The sound of footsteps in the hallway made us both look up. Father appeared in the doorway, dressed in his riding clothes—not the elegant tailored jacket he'd worn for pleasure rides through Hyde Park, but the older, more practical coat he'd relegated to country visits. It hung loose on his frame now. He'd lost weight over the past few months, the kind of weight loss that came from anxiety eating away at a man from the inside.

"I'm riding into Millbrook," he announced, his voice carrying a forced briskness that didn't quite mask the underlying exhaustion. "Need to see about selling the last few pieces."

The last few pieces. Mother's jewelry, probably—the emerald necklace that had been her grandmother's, the pearl earrings she'd worn to my first formal dance. Items so personal that their sale felt less like a financial transaction and more like cutting away pieces of our family's soul.

"Will you be back for dinner?" I asked, though what we were calling dinner these days bore little resemblance to the elaborate meals we'd once taken for granted. Mary had performed miracles with potatoes and whatever vegetables remained in the garden, but even miracles had their limits.

"Before dark," he said. "The roads aren't safe after sunset, especially this close to the Welsh border."

Jamie looked up from his soldier game, eyebrows drawn together in the particular frown that meant he was processing information he didn't quite understand. "Why aren't the roads safe, Daddy?"

Father's jaw worked for a moment, the way it did when he was trying to figure out how to explain adult problems to a child's understanding. "Just... wild animals, son. Wolves and such. Nothing to worry about during the day."
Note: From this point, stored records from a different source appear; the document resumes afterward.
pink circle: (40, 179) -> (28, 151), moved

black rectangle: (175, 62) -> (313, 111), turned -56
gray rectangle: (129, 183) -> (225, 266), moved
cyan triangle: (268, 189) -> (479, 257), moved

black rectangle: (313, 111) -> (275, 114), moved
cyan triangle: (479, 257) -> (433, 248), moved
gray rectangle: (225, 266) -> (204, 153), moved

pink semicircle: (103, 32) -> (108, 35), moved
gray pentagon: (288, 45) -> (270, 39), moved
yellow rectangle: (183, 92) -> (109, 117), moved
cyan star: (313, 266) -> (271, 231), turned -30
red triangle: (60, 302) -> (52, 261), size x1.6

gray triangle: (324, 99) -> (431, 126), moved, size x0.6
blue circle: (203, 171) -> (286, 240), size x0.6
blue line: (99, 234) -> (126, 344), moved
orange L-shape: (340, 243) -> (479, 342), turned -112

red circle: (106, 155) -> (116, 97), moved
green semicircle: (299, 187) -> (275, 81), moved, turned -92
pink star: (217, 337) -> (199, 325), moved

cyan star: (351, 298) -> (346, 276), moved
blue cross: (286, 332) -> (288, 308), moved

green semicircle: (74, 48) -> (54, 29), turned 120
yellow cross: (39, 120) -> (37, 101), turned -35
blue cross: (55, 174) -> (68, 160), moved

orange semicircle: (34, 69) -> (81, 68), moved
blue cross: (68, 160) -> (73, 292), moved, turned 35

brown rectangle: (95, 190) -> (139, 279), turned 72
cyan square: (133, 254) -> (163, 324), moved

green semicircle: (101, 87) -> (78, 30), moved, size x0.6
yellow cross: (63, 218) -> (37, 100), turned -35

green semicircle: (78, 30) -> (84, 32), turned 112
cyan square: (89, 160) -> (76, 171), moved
Wolves. I filed that information away, though I wasn't sure why it felt important. We were moving to the wilderness, after all. It made sense that there would be dangers we'd never had to consider in London.

"Can I come with you?" Jamie asked, abandoning his soldier to scramble toward Father with the kind of desperate enthusiasm that made my chest ache. "I could help carry things, or—"

"Not today," Father said, his hand resting briefly on Jamie's head. "The business I have to conduct isn't suitable for children."

The way he said it suggested shame as much as practicality. Some transactions, I was beginning to understand, were easier to bear without witnesses.

I continued my stitching, letting the familiar motion calm the restless energy that had taken up permanent residence in my chest. The tear was almost closed now, the edges aligned as neatly as I could manage. It wouldn't be invisible—nothing about our lives would be the same after this—but it would hold. Sometimes that was the best you could hope for.